I have been playing with the Rule Machine the past couple of weeks. I am slowly getting better. A couple times I created poorly written rules that put a big load on the hub. I was able to determine this by the slow response from the hub.
It would be a great help if there was a way to determine the hub system load, similar to what Linux or windows provides so that I can see the load after I write a new rule.
I don't use RM but you could probably setup rule where you store a start time and then do a loop for maybe a 1000 and stuff a variable at each iteration once the loop completes you could compare the start time vs a stop time to see how long it takes. Once you figure out how long it takes when the hub is freshly booted you could compare it to the time it takes after the hub has been running over several days. My automation does this once per day at a specific time (4 AM) and if the execution time is excessively long I call a device driver named "HTTP Momentary Switch" to reboot the hub.
It doesn't tell you what the hub performance is but rather a comparison from a fresh reboot vs when the hub is running slow.
Many people are having hub slowdowns after the hub has been running for several days, mine included.
There are some very clear responses in their from staff. Basically, this is not a good indicator of hub performance and they have no plan to implement any such metrics.
What I find odd is, they should basically be free from the JVM. I have the same question, I've added ~50 some zwave devices, and a dozen zigbee devices and a couple dozen rules. How busy is the hub? Dunno. Really shouldn't be given things are happening on 1s/10s/1 min type time frames...but?
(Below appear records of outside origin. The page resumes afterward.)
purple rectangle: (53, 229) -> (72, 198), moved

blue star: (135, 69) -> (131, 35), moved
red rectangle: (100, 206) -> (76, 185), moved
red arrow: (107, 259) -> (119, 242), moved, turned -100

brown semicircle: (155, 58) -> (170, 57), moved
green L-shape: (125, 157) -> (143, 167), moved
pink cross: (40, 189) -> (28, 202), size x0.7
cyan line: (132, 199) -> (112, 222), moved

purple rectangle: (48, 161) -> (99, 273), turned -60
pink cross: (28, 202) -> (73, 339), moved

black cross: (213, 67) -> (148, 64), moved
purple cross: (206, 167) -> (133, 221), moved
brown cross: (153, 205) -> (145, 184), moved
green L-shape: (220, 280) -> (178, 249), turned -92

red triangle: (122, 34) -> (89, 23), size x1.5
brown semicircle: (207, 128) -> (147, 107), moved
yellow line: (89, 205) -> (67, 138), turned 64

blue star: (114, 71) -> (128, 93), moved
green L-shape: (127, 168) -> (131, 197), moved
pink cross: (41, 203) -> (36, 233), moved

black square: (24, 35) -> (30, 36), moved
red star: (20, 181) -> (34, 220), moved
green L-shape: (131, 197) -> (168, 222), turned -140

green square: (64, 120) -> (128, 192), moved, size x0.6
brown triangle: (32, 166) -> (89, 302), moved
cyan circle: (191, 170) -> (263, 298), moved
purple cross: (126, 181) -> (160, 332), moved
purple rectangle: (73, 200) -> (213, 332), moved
Seems the JVM and system are already keeping 3 important stats:
CPU stats
JVM Young Collection Count (or time)
JVM Old collection count (or time)
If you're churning through memory and causing a lot of old, or stop the world garbage collections that will cause rules to run sporadically and slowly as the JVM reclaims ram.
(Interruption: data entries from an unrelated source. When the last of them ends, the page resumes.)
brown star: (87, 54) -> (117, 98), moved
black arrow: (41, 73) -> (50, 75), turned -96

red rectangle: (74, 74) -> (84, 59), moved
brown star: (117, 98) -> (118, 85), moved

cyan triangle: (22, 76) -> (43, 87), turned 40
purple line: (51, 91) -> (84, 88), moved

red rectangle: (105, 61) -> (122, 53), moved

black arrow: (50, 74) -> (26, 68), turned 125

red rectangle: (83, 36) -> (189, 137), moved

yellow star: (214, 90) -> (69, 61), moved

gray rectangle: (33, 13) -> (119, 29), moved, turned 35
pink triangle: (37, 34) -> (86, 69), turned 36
Ideally you shouldn't have to expose them, but given we're writing custom rules, adding plug in apps/drivers, it would sure seem helpful.
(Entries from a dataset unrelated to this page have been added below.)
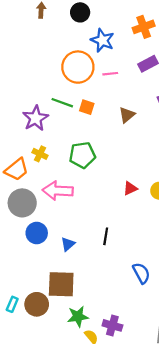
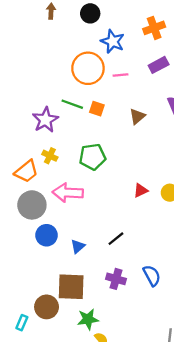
black line: (106, 236) -> (116, 239), turned 42
cyan rectangle: (12, 304) -> (22, 323), moved
purple cross: (112, 325) -> (116, 279), moved

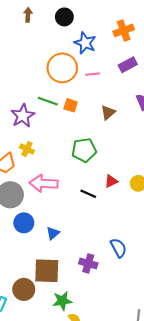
green pentagon: (92, 157) -> (84, 150), moved
black line: (116, 239) -> (88, 194), moved, turned 63
blue semicircle: (152, 276) -> (118, 248), moved

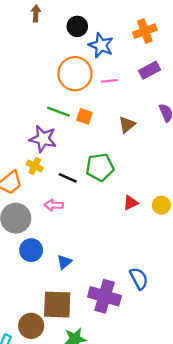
black circle: (64, 17) -> (77, 26), moved
purple star: (23, 116) -> (43, 139), moved, turned -30
pink arrow: (44, 183) -> (54, 205), size x0.6
black line: (88, 194) -> (68, 178), moved
purple cross: (88, 263) -> (105, 296), size x1.5

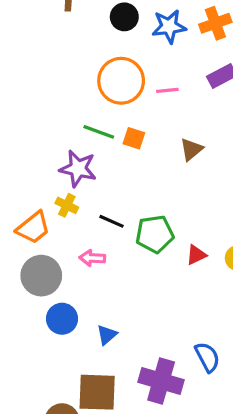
blue star: (101, 45) -> (169, 26), moved, turned -30
green pentagon: (100, 167) -> (155, 234), moved

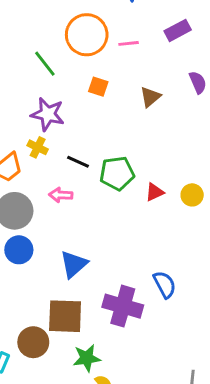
green line: (99, 132) -> (45, 64), moved, turned 32
blue circle: (62, 319) -> (19, 250), moved
blue triangle: (107, 335) -> (74, 264), size x1.5

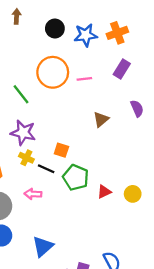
purple rectangle: (178, 30) -> (122, 69), turned -30
orange square: (98, 87) -> (61, 150), moved
yellow cross: (38, 147) -> (26, 158), moved
green pentagon: (117, 173) -> (76, 177), turned 30

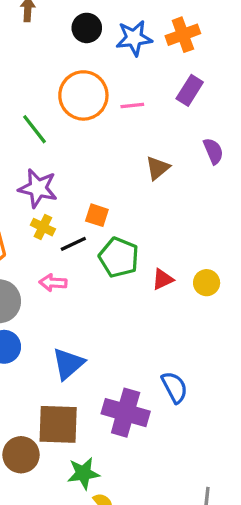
black line: (46, 169) -> (73, 244), turned -49

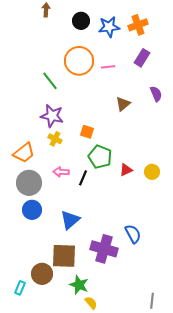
black line: (73, 244) -> (83, 178), moved, turned -42
green star: (83, 473) -> (79, 285), turned 30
Shame tho, if we (coomunity) had that info I'm fairly certain we'd have isolated the cause of the many slowdowns customers are experiencing. Granted there may be various reasons, but seems many solve their slowdowns with reboots, which is just a "bandaid" , not a resolution.
Not really -- any clue would be in the processes/programs running that could be seen via top or htop. Without that all the user would know is the average loads.
I added power monitoring and it is reporting a lot how much headroom do I have?
Who could know? even a basic load average would let me know rough impact of configuration changes.
The “make a change and see if it broke” is a debugging method but it won’t let you know about non-breaking impacts. So I can’t tell if this change will mean some future small change will break it. I agree that a per driver/app metric would be great.
On the “single process” issue: is there any place in the docs that describe what execution environment drivers and apps are in? Is this using asynchronous processing and drivers are blocking core execution while they run? Or is there some number of threads?
We could atleast see the thread listing and per thread cpu use if it is a thread system.
If it is not thread based perhaps a latency metric for each driver/app when it has execution.
Another easy java option would be to turn on Jager github jaegertracing/jaeger-client-java and let us optionally get that tracing information.
Well that's a great pity, since the use I would have made of it would be to check each time I add an app to see if any of them are being particularly greedy with a view to knowing what to get rid of first if there is a performance or space problem.